Are there any tutorials on how to make a fps with the XNA framework... I have already done loads or 2d tutorials and even made my own rpg with the rpg starter kit... Now i want to move on to 3d and have done some stuff with it. Does anyone know a good fps tutorial?


----------



## Kreij (Feb 4, 2009)

While  Reimer's 3D Tutorial is not specifically a shooter (it's a flight sim), it should give you a good start on what you need to know.


----------



## binsky3333 (Feb 4, 2009)

Ok cool! I was also looking at a XNA engine called visual3d, it looks pretty cool and i might try the beta.


----------



## Kreij (Feb 5, 2009)

I was looking at that too. The early adopter Indie version is $190.00
Not very expensive for a good engine, but $200 is $200, if you know what I mean.

There are other free engines out there, but none of the C# (XNA) based ones look as polished as Visual3D.

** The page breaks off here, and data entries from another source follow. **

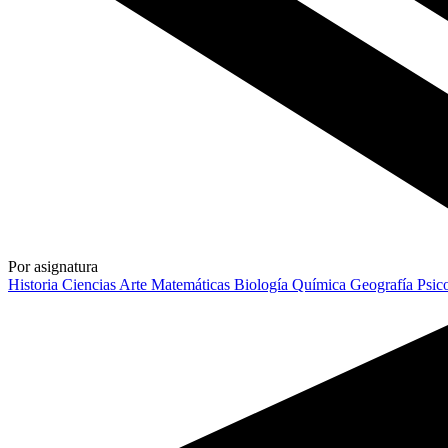
Por asignatura
Historia
Ciencias
Arte
Matemáticas
Biología
Química
Geografía
Psic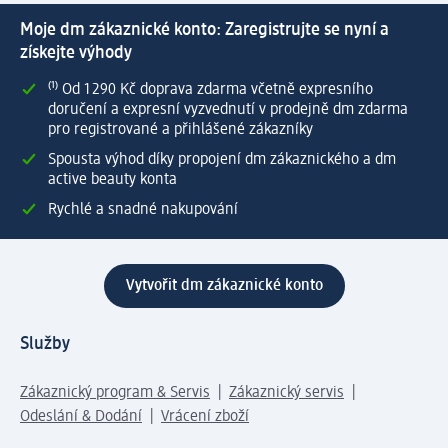
Moje dm zákaznické konto: Zaregistrujte se nyní a
získejte výhody
⁽¹⁾ Od 1 290 Kč doprava zdarma včetně expresního
doručení a expresní vyzvednutí v prodejně dm zdarma
pro registrované a přihlášené zákazníky
Spousta výhod díky propojení dm zákaznického a dm
active beauty konta
Rychlé a snadné nakupování
Vytvořit dm zákaznické konto
Služby
Zákaznický program & Servis
Zákaznický servis
Odeslání & Dodání
Vrácení zboží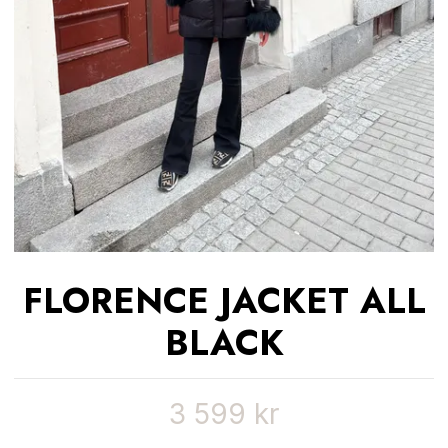
FLORENCE JACKET ALL
BLACK
3 599 kr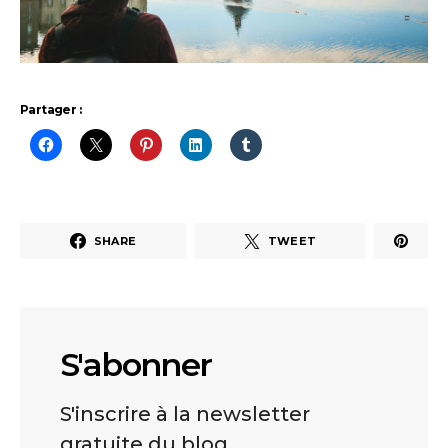
Partager :
SHARE
TWEET
S'abonner
S'inscrire à la newsletter
gratuite du blog.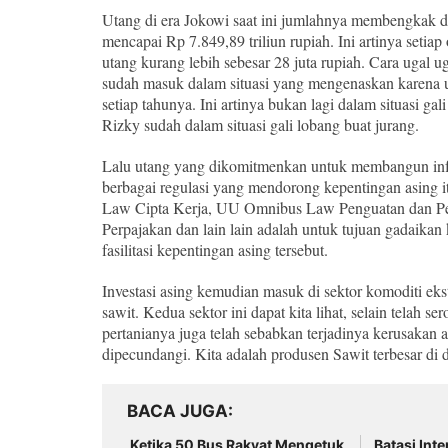
Utang di era Jokowi saat ini jumlahnya membengkak dr
mencapai Rp 7.849,89 triliun rupiah. Ini artinya seti
utang kurang lebih sebesar 28 juta rupiah. Cara ugal u
sudah masuk dalam situasi yang mengenaskan karena u
setiap tahunya. Ini artinya bukan lagi dalam situasi ga
Rizky sudah dalam situasi gali lobang buat jurang.
Lalu utang yang dikomitmenkan untuk membangun infra
berbagai regulasi yang mendorong kepentingan asing
Law Cipta Kerja, UU Omnibus Law Penguatan dan 
Perpajakan dan lain lain adalah untuk tujuan gadaikan
fasilitasi kepentingan asing tersebut.
Investasi asing kemudian masuk di sektor komoditi ek
sawit. Kedua sektor ini dapat kita lihat, selain telah s
pertanianya juga telah sebabkan terjadinya kerusakan
dipecundangi. Kita adalah produsen Sawit terbesar di 
BACA JUGA
Ketika 50 Bus Rakyat Mengetuk
Batasi Int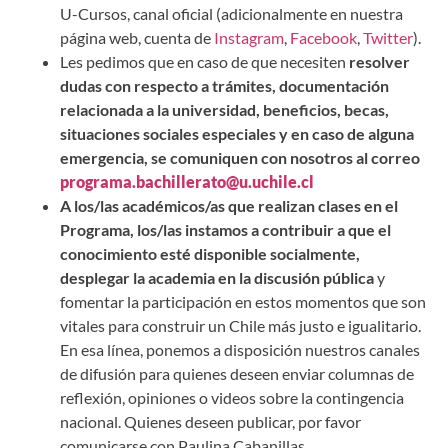
U-Cursos, canal oficial (adicionalmente en nuestra
página web, cuenta de
Instagram
,
Facebook
,
Twitter
).
Les pedimos que en caso de que necesiten
resolver
dudas con respecto a trámites, documentación
relacionada a la universidad, beneficios, becas,
situaciones sociales especiales y en caso de alguna
emergencia, se comuniquen con nosotros al correo
programa.bachillerato@u.uchile.cl
A los/las académicos/as que realizan clases en el
Programa, los/las instamos a contribuir a que el
conocimiento esté disponible socialmente,
desplegar la academia en la discusión pública
y
fomentar la participación en estos momentos que son
vitales para construir un Chile más justo e igualitario.
En esa línea, ponemos a disposición nuestros canales
de difusión para quienes deseen enviar columnas de
reflexión, opiniones o videos sobre la contingencia
nacional. Quienes deseen publicar, por favor
comunicarse con Paulina Cabanillas,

Remember you are going to need a lot of different tools to make an FPS game.


----------



## binsky3333 (Feb 5, 2009)

I was also looking at the torque TGEA engine. It comes with a tutorial on how to make a fps which is pretty cool.

EDIT:
Ughh the tutorial is incomplete... So any tutorials on how to make a fps in visual3d.net... Or how to make a fps using any other engine. Im just looking for tutorials on how to make 3d fps's.


----------